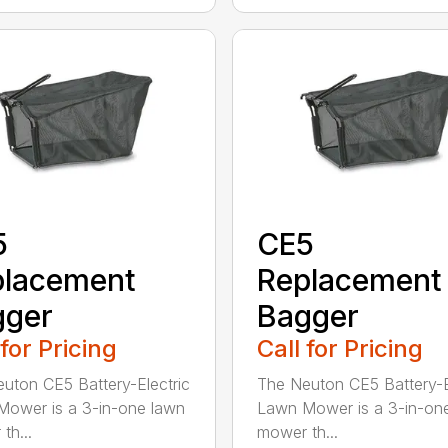
5
CE5
placement
Replacement
gger
Bagger
 for Pricing
Call for Pricing
uton CE5 Battery-Electric
The Neuton CE5 Battery-E
ower is a 3-in-one lawn
Lawn Mower is a 3-in-on
th...
mower th...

━━━━━━━━

**Task directions:**
Output the data exactly as it appears. The pictures do not belong in it.

**Solution:**
5
CE5
placement
Replacement
gger
Bagger
 for Pricing
Call for Pricing
uton CE5 Battery-Electric
The Neuton CE5 Battery-E
ower is a 3-in-one lawn
Lawn Mower is a 3-in-on
th...
mower th...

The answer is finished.